Miel frauduleux, comment s’y retrouver ?

Pour Thomas Colléaux, agent du service de santé, protection animale et environnement à la DGCCRF et Charlotte Piron-Cabaret : « Il faut que le consommateur regarde s’il n’existe qu’une seule origine au miel et s’il est de France. Le miel de différentes origines peut être une porte ouverte pour suspecter une fraude ». Pour Claudine Guinet, la responsable du laboratoire Naturalim, il est inutile de boycotter la grande distribution pour l’achat de miel. « On peut faire confiance aux miels estampillés d’origine française ». L’autre signal d’alerte pour le consommateur est le prix : « En dessous de 11 euros le kilo, on peut s’interroger sur sa provenance », note Thibault Mercier, vice-président de l’Association pour le développement de l’apiculture en Auvergne-Rhône-Alpes (ADA Aura). Pour aider les consommateurs, l’association a mis en ligne, fin décembre, un site (www.lerucherducoin.fr) qui répertorie les producteurs de miel de la région. « C’est un site pour rassurer les consommateurs sur l’origine du miel et vérifier les engagements des producteurs », indique Adèle Bizieux, directrice de l’association.

CONSEIL EUROPÉEN // Que dit l’accord de décembre 2023 ?

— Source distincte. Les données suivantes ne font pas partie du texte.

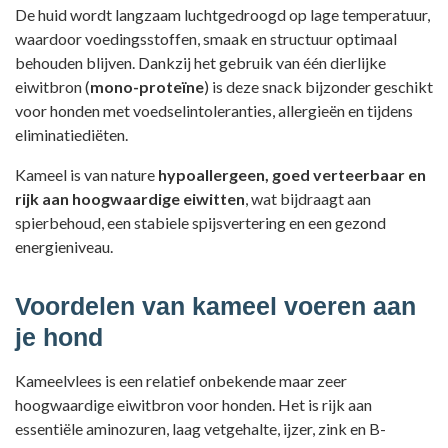
De huid wordt langzaam luchtgedroogd op lage temperatuur,
waardoor voedingsstoffen, smaak en structuur optimaal
behouden blijven. Dankzij het gebruik van één dierlijke
eiwitbron (
mono-proteïne
) is deze snack bijzonder geschikt
voor honden met voedselintoleranties, allergieën en tijdens
eliminatiediëten.
Kameel is van nature
hypoallergeen, goed verteerbaar en
rijk aan hoogwaardige eiwitten
, wat bijdraagt aan
spierbehoud, een stabiele spijsvertering en een gezond
energieniveau.
Voordelen van kameel voeren aan
je hond
Kameelvlees is een relatief onbekende maar zeer
hoogwaardige eiwitbron voor honden. Het is rijk aan
essentiële aminozuren, laag vetgehalte, ijzer, zink en B-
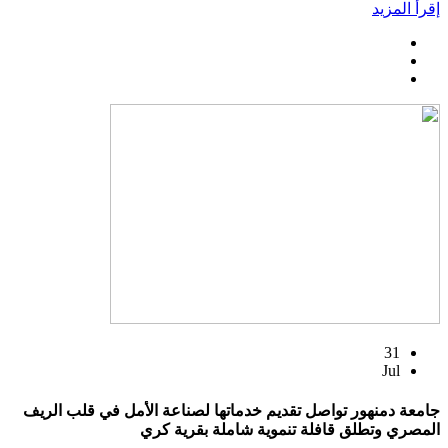
إقرأ المزيد
31
Jul
جامعة دمنهور تواصل تقديم خدماتها لصناعة الأمل في قلب الريف
المصري وتطلق قافلة تنموية شاملة بقرية كري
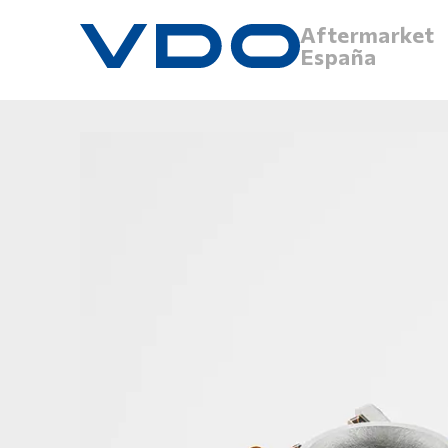
Aftermarket
España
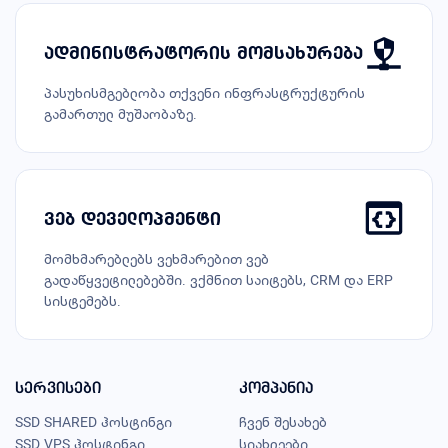
ადმინისტრატორის მომსახურება
პასუხისმგებლობა თქვენი ინფრასტრუქტურის
გამართულ მუშაობაზე.
ვებ დეველოპმენტი
მომხმარებლებს ვეხმარებით ვებ
გადაწყვეტილებებში. ვქმნით საიტებს, CRM და ERP
სისტემებს.
სერვისები
კომპანია
SSD SHARED ჰოსტინგი
ჩვენ შესახებ
SSD VPS ჰოსტინგი
სიახლეები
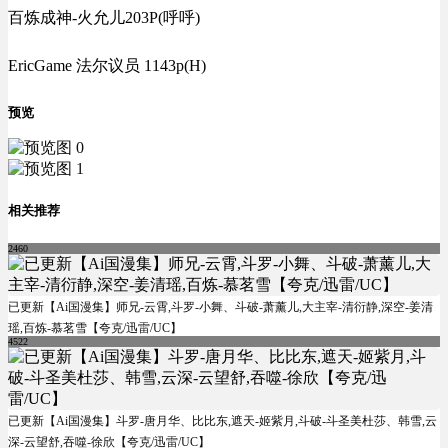
百炼成神-火允儿203P(呼呼)
EricGame 法尔议员 1143p(H)
预览
相关推荐
2460
已更新【Ai国漫集】师兄-云霄,斗罗-小舞、斗破-萧薰儿,大主宰-清衍静,深空-姜清
瑶,百炼-慕茗雪【夸克/迅雷/UC】
4522
已更新【Ai国漫集】斗罗-唐月华、比比东,遮天-姬紫月,斗破-斗圣美杜莎、韩雪,云
深-云望舒,吞噬-徐欣【夸克/迅雷/UC】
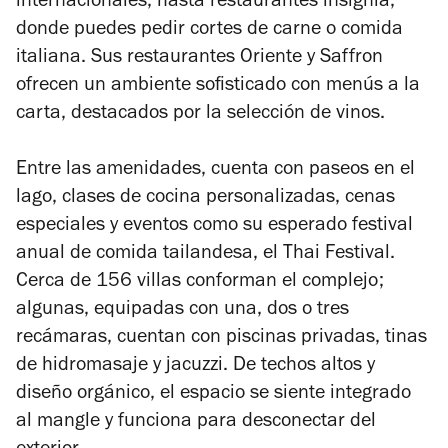
internacionales, hasta restaurantes insignia,
donde puedes pedir cortes de carne o comida
italiana. Sus restaurantes Oriente y Saffron
ofrecen un ambiente sofisticado con menús a la
carta, destacados por la selección de vinos.
Entre las amenidades, cuenta con paseos en el
lago, clases de cocina personalizadas, cenas
especiales y eventos como su esperado festival
anual de comida tailandesa, el
Thai Festival
.
Cerca de 156 villas conforman el complejo;
algunas, equipadas con una, dos o tres
recámaras, cuentan con piscinas privadas, tinas
de hidromasaje y
jacuzzi
. De techos altos y
diseño orgánico, el espacio se siente integrado
al mangle y funciona para desconectar del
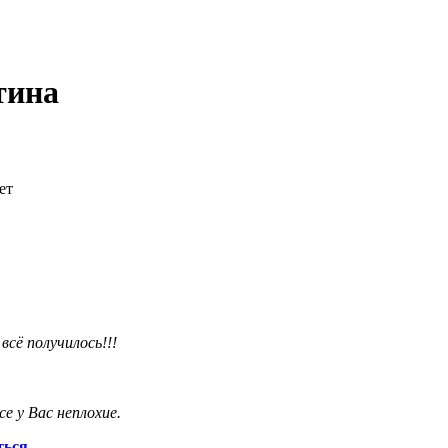
тина
ет
всё получилось!!!
е у Вас неплохие.
ться
.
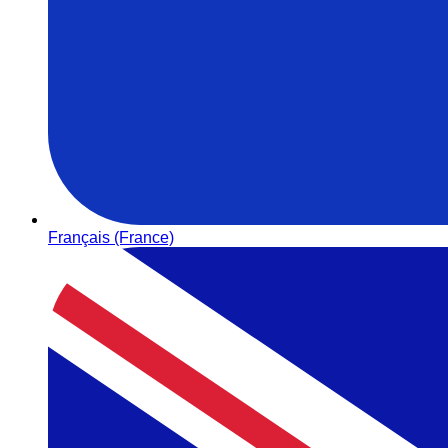
Français (France)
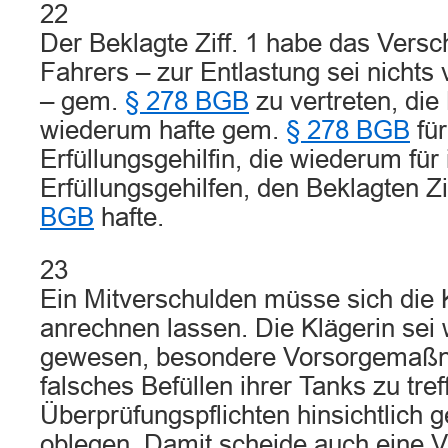
22
Der Beklagte Ziff. 1 habe das Versc
Fahrers – zur Entlastung sei nichts
– gem.
§ 278 BGB
zu vertreten, die 
wiederum hafte gem.
§ 278 BGB
für
Erfüllungsgehilfin, die wiederum für 
Erfüllungsgehilfen, den Beklagten Zi
BGB
hafte.
23
Ein Mitverschulden müsse sich die K
anrechnen lassen. Die Klägerin sei 
gewesen, besondere Vorsorgemaß
falsches Befüllen ihrer Tanks zu tref
Überprüfungspflichten hinsichtlich ge
oblegen. Damit scheide auch eine V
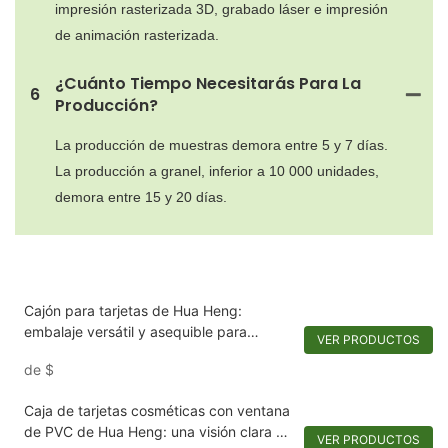
impresión rasterizada 3D, grabado láser e impresión
de animación rasterizada.
¿Cuánto Tiempo Necesitarás Para La
6
Producción?
La producción de muestras demora entre 5 y 7 días.
La producción a granel, inferior a 10 000 unidades,
demora entre 15 y 20 días.
Cajón para tarjetas de Hua Heng:
embalaje versátil y asequible para
VER PRODUCTOS
perfumes y cosméticos
de
$
Caja de tarjetas cosméticas con ventana
de PVC de Hua Heng: una visión clara de
VER PRODUCTOS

Afin de lutter contre les fraudes et de mieux informer les consommateurs, les négociateurs du Parlement et du Conseil européens ont trouvé un accord sur l’obligation d’indiquer clairement à proximité du nom du produit, les pays de provenance du miel, et non plus seulement s’il provient ou non de l’UE. Les pourcentages de miel provenant des quatre premiers pays d’origine au moins, doivent également être indiqués. Un code d’identification unique pour retracer le miel jusqu’aux apiculteurs va être mis en place, ainsi que le renforcement et l’amélioration des contrôles, via une plateforme européenne d’experts.